Source: Deep Learning on Medium
There are many ways you can change your code to improve training performance. However, we’re going to talk about performance gains related to your testbed’s configuration (both hardware and software).
In our system, performance improved by 2.5X across two checkpoints 9 months apart.
- We didn’t change the hardware at all.
- We didn’t change the scripts we were running.
- We did upgrade our software stack and hardware drivers.
It’s like we built a car, and we’re still driving the same car, but the roads are better.
Lesson # 1: Know your bottleneck
Every training job is a pipeline of tasks. A pipeline needs to be balanced so there’s not a piece that’s weaker than the others. If you don’t segment the pipeline and test individual components separately, you won’t know which piece is lagging and bringing down your overall throughput.
One way to start breaking down the pipeline is to see how far you are from ideal / optimal performance. For example, we ran our script with synthetic data (“fake” data generated on the GPU) and the throughput was actually quite close to that optimal performance. So, because that synthetic data test without data loading work performed so much better, we knew that data loading must be a bottleneck.
Now that we had identified a problem area, we were able to tune some TensorFlow parameters that affect data processing tasks specifically (like prefetch queue and thread pool settings).
Lesson # 2: Consume new software
The software stack is improving all the time. Great work is being done by dev teams and the community. Take advantage of that work!
For example, with earlier TensorFlow versions (e.g. 1.4.0), distortions had a significant performance impact. With newer TensorFlow versions (e.g. 1.10.0 and beyond), distortion tasks are near-invisible and hardly impact training throughput.
You can consume these performance improvements for free by upgrading your libraries!
Lesson # 3: Ask more from libraries over time
Things that didn’t used to be possible may be possible now.
For example —
If you use a larger batch size, you can complete an epoch of training sooner.
So why doesn’t everybody use a larger batch size all the time? Because they may run into memory issues.

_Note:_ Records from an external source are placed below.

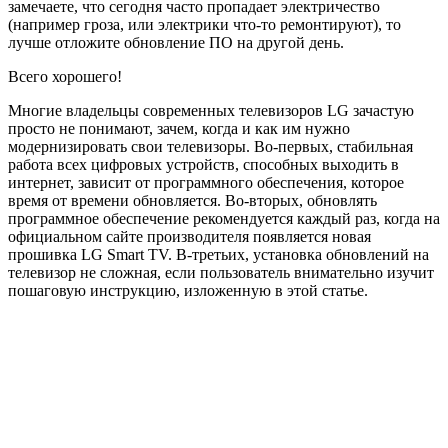
замечаете, что сегодня часто пропадает электричество
(например гроза, или электрики что-то ремонтируют)
, то
лучше отложите обновление ПО на другой день.
Всего хорошего!
Многие владельцы современных телевизоров LG зачастую
просто не понимают, зачем, когда и как им нужно
модернизировать свои телевизоры. Во-первых, стабильная
работа всех цифровых устройств, способных выходить в
интернет, зависит от программного обеспечения, которое
время от времени обновляется. Во-вторых, обновлять
программное обеспечение рекомендуется каждый раз, когда на
официальном сайте производителя появляется новая
прошивка LG Smart TV. В-третьих, установка обновлений на
телевизор не сложная, если пользователь внимательно изучит
пошаговую инструкцию, изложенную в этой статье.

Luckily, the software stack is evolving to support larger batch sizes. Back in February 2018, we weren’t even able to run with batch size 256 due to OOMs 🙁
You should try things now that may have failed 6 months ago on older software stacks.
Lesson # 4: Stay aware of major developments
For example, the switch from FP32 (slower) to FP16 (faster) is one that many development teams can make, especially if training data collected by sensors or devices is low-precision to begin with.
Lower precision = less data = faster jobs.
Lesson # 5: Consider the entire stack
You may think your system looks like this:
But it’s also…
And it’s also…
→ Every layer is an ingredient to overall training performance.
*Bonus Lesson* (learn from Emily’s mistakes)
If you’re not paying attention to networking, you may accidentally run your training job over the 1 Gbe management network path instead of the 100 Gbe data network path. (“They didn’t teach me about networking in my DL courses!”)
1/100th training performance is not very appealing.
Hopefully that mistake (one I’ve made more than once :/) just helps show that the entire end-to-end system can impact performance.
When’s the last time you refreshed your software stack? 3 months ago? 6 months ago?
Remember that there are performance gains to be made with fairly little effort.
Tools like the NVIDIA GPU cloud container registry can be a one-stop-shop where data scientists obtain a single Docker image with the latest libraries and tools pre-integrated. It’s a brainless, painless way to stay up to date with the latest libraries and drivers. You should use it.